Parents across the country are looking ahead to the last day of August, which – unless the government changes it – will be the final hours of their homes being full of rambunctious children before they finally return to school.

But for former prime minister Benjamin Netanyahu and his potential successors as Likud leader, the day has additional significance, because it is also the final day of the party’s membership drive.

Some more publicly and some more privately, the future Likud contenders have spent their summer signing up members by the thousands who could decide the successor of Netanyahu, whether it will be in a matter of months, years or decades.

There have been only four leaders of the Likud – Menachem Begin, Yitzhak Shamir, Ariel Sharon and Netanyahu – and they all became prime minister, which makes the current drive especially important.

There is a 16-month minimum membership in the Likud to vote in internal primaries, but if a race happens sooner, chances are the minimum will be cut to enable those who joined in the current drive to vote.

It is in that context that more and more candidates are announcing that they will run. MK Yuli Edelstein is the only candidate with the courage to not rule out running against Netanyahu.

The rest are not willing to take such a risk and have carefully said that they would run in a future period of time that has become a cliché: “the post-Netanyahu era.”

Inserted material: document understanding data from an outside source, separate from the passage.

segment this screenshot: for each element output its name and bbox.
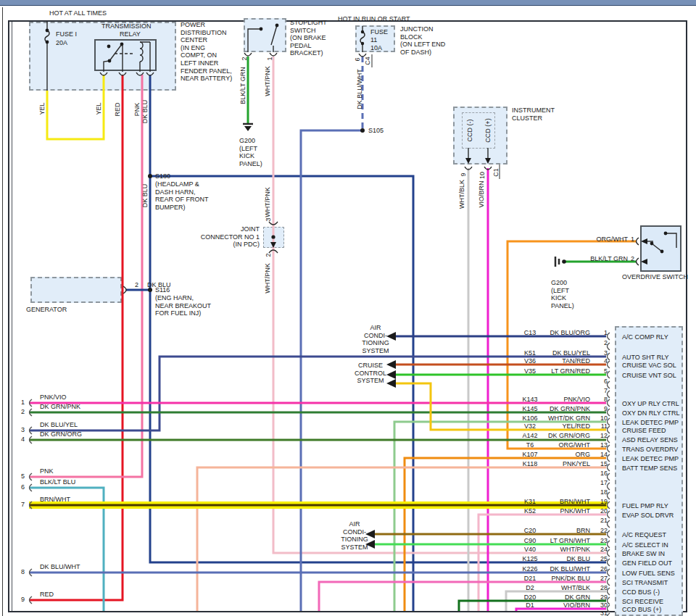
pin-function: OXY UP RLY CTRL (622, 400, 679, 408)
wire-label-dkblu-1: DK BLU (142, 100, 149, 124)
fuse1-element (45, 30, 49, 42)
pin-wire-color: YEL/RED (535, 423, 590, 430)
g200-right-bars (555, 257, 559, 267)
wire-red (29, 75, 123, 600)
left-wire-label: DK GRN/ORG (40, 430, 82, 438)
connector-hook (608, 445, 610, 452)
generator-wire-label: DK BLU (147, 281, 171, 289)
pin-function: CCD BUS (+) (622, 606, 661, 614)
wire-label-blk-lt-grn-2: BLK/LT GRN (570, 255, 628, 263)
pin-wire-color: ORG (535, 451, 590, 459)
overdrive-arrow-1 (641, 238, 647, 244)
overdrive-label: OVERDRIVE SWITCH (622, 273, 688, 281)
pin-wire-color: LT GRN/RED (535, 367, 590, 375)
relay-title-2: RELAY (120, 30, 141, 38)
pin-wire-color: LT GRN/WHT (535, 537, 590, 545)
cluster-pin-9: 9 (460, 172, 467, 176)
left-wire-number: 1 (14, 399, 25, 407)
wire-label-pnk: PNK (134, 103, 141, 117)
stoplight-arm (271, 25, 277, 45)
pin-number: 14 (589, 451, 608, 459)
left-wire-number: 2 (14, 408, 25, 416)
pin-number: 1 (589, 329, 608, 337)
relay-pin-hooks (100, 72, 154, 75)
connector-hook (608, 343, 610, 350)
connector-hook (608, 391, 610, 398)
pin-function: GEN FIELD OUT (622, 559, 672, 567)
pin-function: OXY DN RLY CTRL (622, 409, 680, 417)
connector-hook (608, 520, 610, 528)
connector-hook (608, 333, 610, 340)
wire-label-yel-1: YEL (39, 102, 46, 115)
relay-coil (140, 42, 143, 62)
joint-connector-note: JOINT CONNECTOR NO 1 (IN PDC) (190, 225, 260, 249)
pin-number: 28 (589, 584, 608, 592)
connector-hook (608, 549, 610, 557)
pin-wire-color: DK BLU/YEL (535, 349, 590, 357)
fuse11-dot-top (361, 30, 364, 33)
stoplight-pin-2: 2 (241, 57, 248, 60)
cruise-system-label: CRUISE CONTROL SYSTEM (348, 362, 393, 385)
pdc-hot-label: HOT AT ALL TIMES (49, 9, 107, 17)
connector-hook (608, 361, 610, 368)
pin-function: A/C REQUEST (622, 531, 666, 539)
connector-hook (608, 473, 610, 480)
stoplight-pin-hooks (244, 53, 277, 56)
pin-number: 22 (589, 527, 608, 535)
pin-number: 15 (589, 460, 608, 468)
relay-dot-a (107, 45, 111, 49)
cluster-note: INSTRUMENT CLUSTER (512, 107, 555, 122)
connector-hook (608, 613, 610, 616)
wire-label-blk-lt-grn: BLK/LT GRN (240, 67, 246, 104)
connector-hook (608, 501, 610, 509)
pin-wire-color: DK GRN/PNK (535, 405, 590, 413)
pin-number: 9 (589, 405, 608, 413)
fuse1-dot-bottom (46, 41, 49, 44)
joint-arrow-down (270, 242, 276, 248)
junction-note: JUNCTION BLOCK (ON LEFT END OF DASH) (400, 25, 445, 56)
pin-function: CCD BUS (-) (622, 588, 660, 596)
splice-s180-dot (148, 174, 152, 178)
pin-wire-color: BRN (535, 527, 590, 535)
junction-hot-label: HOT IN RUN OR START (338, 15, 410, 23)
joint-pin-3: 3 (265, 217, 272, 221)
pin-wire-color: VIO/BRN (535, 602, 590, 609)
pin-function: SCI TRANSMIT (622, 579, 668, 587)
generator-pin-hook (123, 286, 126, 294)
fuse11-pin: 6 (355, 57, 361, 61)
pin-number: 26 (589, 565, 608, 573)
connector-hook (608, 569, 610, 576)
relay-title-1: TRANSMISSION (102, 22, 152, 30)
pin-number: 6 (589, 378, 608, 386)
left-wire-label: PNK/VIO (40, 394, 67, 401)
pin-number: 29 (589, 594, 608, 602)
pin-number: 30 (589, 602, 608, 609)
connector-hook (608, 399, 610, 407)
wire-label-wht-pnk-3: WHT/PNK (265, 263, 271, 294)
g200-right-dot (562, 259, 566, 264)
pin-function: A/C COMP RLY (622, 333, 668, 341)
connector-hook (608, 371, 610, 378)
wire-label-dk-blu-wht: DK BLU/WHT (357, 69, 363, 109)
pin-number: 5 (589, 367, 608, 375)
wiring-diagram: HOT AT ALL TIMES FUSE I 20A TRANSMISSION… (0, 0, 696, 616)
pin-wire-color: PNK/VIO (535, 396, 590, 404)
left-wire-label: DK GRN/PNK (40, 403, 80, 411)
pin-number: 24 (589, 546, 608, 554)
relay-dot-b (120, 43, 124, 46)
relay-arm (109, 44, 122, 61)
pin-number: 7 (589, 387, 608, 395)
fuse11-dot-bottom (361, 42, 364, 45)
pin-number: 4 (589, 357, 608, 365)
pin-number: 17 (589, 479, 608, 487)
pin-number: 21 (589, 517, 608, 525)
connector-hook (608, 454, 610, 462)
pin-wire-color: WHT/DK GRN (535, 415, 590, 423)
cluster-connector-c1: C1 (493, 168, 500, 177)
stoplight-pin-1: 1 (267, 57, 273, 60)
splice-s105-dot (360, 128, 365, 133)
overdrive-pin-2: 2 (631, 255, 634, 263)
pin-number: 12 (589, 432, 608, 440)
pin-wire-color: DK BLU (535, 555, 590, 563)
pdc-fuse-amps: 20A (56, 39, 67, 47)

A Likud leadership race during that era could potentially include as many as nine candidates: Edelstein; current and former ambassadors to the United Nations Gilad Erdan and Danny Danon; former Mossad chief Yossi Cohen and MKs Nir Barkat, Israel Katz, Miri Regev, Tzachi Hanegbi and Avi Dichter.

Three more potential candidates would be angry if put on such a list, because they believe talk of what happens after Netanyahu harms the Likud, but that doesn’t mean they won’t run: MKs Yoav Galant and Amir Ohana and former MK Moshe Feiglin.

THOSE DOZEN potential candidates may have to wait a while. Netanyahu is only 71, and his father, Prof. Benzion Netanyahu, died at the age of 102.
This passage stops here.